Lett's Set A Spell
When visiting my alma mater, Broadway School, several times, I have spoken about the importance of reading and writing to students. While thinking about all the teachers and staff members who encouraged me to learn I remember a wonderful woman, Mattie Rosser, who served as librarian for many years.
Mrs. Rosser loved to read to students, and our class would go to her sacred section of the school on special occasions for story time. Every Easter she told a touching tale of a little brown bird, a drab-colored robin, who was teased by pretty birds wearing bright feathers until he developed a red breast.
The story goes something like this ... the baby robin was happy even though other birds made fun of him. One day he saw Jesus kneeling and praying by a rock. When he looked into Jesus’ eyes, he felt like the warm sun was shining all around him. When he hopped next to Jesus’ heart, he felt it beating and experienced a serene swelling of emotion in his chest. The two became friends.
One day the robin discovered a beautiful garden where Jesus was talking about how the birds in the air are fed and the lilies of the fields grow without toil because His Heavenly Father provides for them. The robin joyfully found food there.
Another time the brown bird flew into the desert and heard Jesus asking a little boy for his meal, and he gave it to Jesus but said there wasn’t very much. As they broke the bread, the loaves multiplied and the fish became many so others gathered to partake of the plentiful food. The robin happily ate the crumbs.
Later, the robin saw Jesus hanging on a cross and tried to pull the nails out of his hands and feet, but he was too small. He noticed a crown of thorns around Jesus’ head and with his little beak he was able to remove the one that dug the deepest in Jesus’ forehead. Drops of red blood fell on the little bird’s breast. A big bad man chased the little bloodstained bird away.
A few days later the robin found Jesus sitting in a garden wearing a robe as white as snow, and His wounds were only tiny scars shining like diamonds. Jesus thanked his faithful friend and called him Robin Redbreast because his chest was a bright and beautiful red.

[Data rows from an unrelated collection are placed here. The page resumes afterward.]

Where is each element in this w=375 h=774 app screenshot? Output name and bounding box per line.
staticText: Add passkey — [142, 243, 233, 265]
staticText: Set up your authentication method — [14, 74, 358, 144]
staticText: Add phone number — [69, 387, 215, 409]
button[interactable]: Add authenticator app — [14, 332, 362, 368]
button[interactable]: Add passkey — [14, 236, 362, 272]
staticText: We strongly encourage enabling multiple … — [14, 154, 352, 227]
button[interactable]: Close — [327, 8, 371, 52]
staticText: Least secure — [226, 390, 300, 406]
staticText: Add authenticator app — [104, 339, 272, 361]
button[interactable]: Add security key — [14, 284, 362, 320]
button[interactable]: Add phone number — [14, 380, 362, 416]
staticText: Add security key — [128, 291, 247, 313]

While talking about this story with Sue Cox, current librarian at Broadway School, she said this tale came from a book titled “Why the Robin Has a Red Breast,” written by Sister Mary Cleophas.

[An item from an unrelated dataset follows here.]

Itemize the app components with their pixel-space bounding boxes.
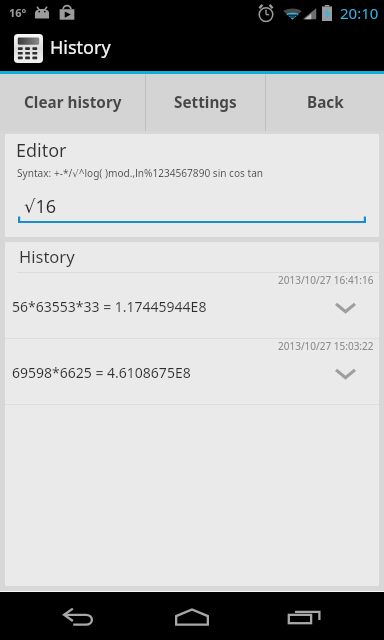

A poem at the front of the book summarizes the story:
They say that a robin
a plain little bird
flew to the cross as
soon as he heard
that Our Savior hung dying;
to pluck with its beak
the cruel nails
from the Master’s feet.
I envy you, robin,
For now you bear
a mark of His mercy
in the colors you wear.
Like a crimson banner
on your brave little chest
I’m glad to know you,
This precious robin reminds me of all the teachers, school staff, ministers, family and friends who give generously and unselfishly to help others. I think of Jesus who blesses even the tiniest bird with His unconditional love.

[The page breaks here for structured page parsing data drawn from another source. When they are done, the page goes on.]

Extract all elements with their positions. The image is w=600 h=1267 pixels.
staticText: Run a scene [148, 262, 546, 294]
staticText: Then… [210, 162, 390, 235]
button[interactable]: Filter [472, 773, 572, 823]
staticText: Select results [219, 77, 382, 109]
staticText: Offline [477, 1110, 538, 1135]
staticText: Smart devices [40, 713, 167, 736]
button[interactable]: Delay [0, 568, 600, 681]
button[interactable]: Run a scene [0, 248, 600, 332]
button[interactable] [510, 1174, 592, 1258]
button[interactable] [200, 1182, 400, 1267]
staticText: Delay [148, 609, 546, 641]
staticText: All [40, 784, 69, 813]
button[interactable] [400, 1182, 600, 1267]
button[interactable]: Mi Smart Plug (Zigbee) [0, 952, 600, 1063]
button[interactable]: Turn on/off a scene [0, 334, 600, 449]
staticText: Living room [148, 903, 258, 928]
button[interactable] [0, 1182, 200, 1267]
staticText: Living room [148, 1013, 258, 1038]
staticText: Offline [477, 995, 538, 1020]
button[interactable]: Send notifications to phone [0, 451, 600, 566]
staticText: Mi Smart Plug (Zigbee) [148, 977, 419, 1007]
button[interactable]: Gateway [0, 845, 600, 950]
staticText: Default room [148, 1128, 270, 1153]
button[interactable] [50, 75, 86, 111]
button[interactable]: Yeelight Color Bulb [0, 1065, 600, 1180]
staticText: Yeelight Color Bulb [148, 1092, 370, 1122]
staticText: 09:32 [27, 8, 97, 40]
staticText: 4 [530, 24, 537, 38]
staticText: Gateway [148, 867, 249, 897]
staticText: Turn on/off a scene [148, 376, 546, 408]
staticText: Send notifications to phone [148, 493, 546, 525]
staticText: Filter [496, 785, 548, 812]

AlexSandra Lett is a professional speaker and the author of “Natural Living, From Stress to Rest;” “A Timeless Place, Lett’s Set a Spell at the Country Store;” “Timeless Moons, Seasons of the Fields and Matters of the Heart;” “Timeless Recipes and Remedies, Country Cooking, Customs, and Cures;” and “Coming Home to my Country Heart, Timeless Reflections about Work, Family, Health, and Spirit.” Lett can be reached at (919) 258-9299 or LettsSetaSpell@aol.com.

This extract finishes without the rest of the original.